** Input records **
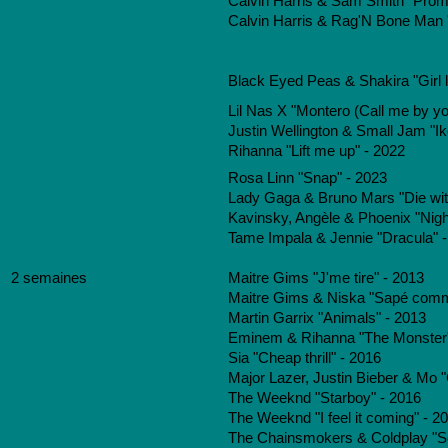
Calvin Harris & Sam Smith "Prom
Calvin Harris & Rag'N Bone Man "
Black Eyed Peas & Shakira "Girl 
Lil Nas X "Montero (Call me by y
Justin Wellington & Small Jam "Ik
Rihanna "Lift me up" - 2022
Rosa Linn "Snap" - 2023
Lady Gaga & Bruno Mars "Die with
Kavinsky, Angèle & Phoenix "Night
Tame Impala & Jennie "Dracula" 
2 semaines
Maitre Gims "J'me tire" - 2013
Maitre Gims & Niska "Sapé comm
Martin Garrix "Animals" - 2013
Eminem & Rihanna "The Monster"
Sia "Cheap thrill" - 2016
Major Lazer, Justin Bieber & Mo "
The Weeknd "Starboy" - 2016
The Weeknd "I feel it coming" - 2
The Chainsmokers & Coldplay "Som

** Problem statement **
Would you transcribe all of the data exactly, omitting any pictures?

** Result of this exercise **
Calvin Harris & Sam Smith "Prom
Calvin Harris & Rag'N Bone Man "
Black Eyed Peas & Shakira "Girl 
Lil Nas X "Montero (Call me by y
Justin Wellington & Small Jam "Ik
Rihanna "Lift me up" - 2022
Rosa Linn "Snap" - 2023
Lady Gaga & Bruno Mars "Die with
Kavinsky, Angèle & Phoenix "Night
Tame Impala & Jennie "Dracula" 
2 semaines
Maitre Gims "J'me tire" - 2013
Maitre Gims & Niska "Sapé comm
Martin Garrix "Animals" - 2013
Eminem & Rihanna "The Monster"
Sia "Cheap thrill" - 2016
Major Lazer, Justin Bieber & Mo "
The Weeknd "Starboy" - 2016
The Weeknd "I feel it coming" - 2
The Chainsmokers & Coldplay "Som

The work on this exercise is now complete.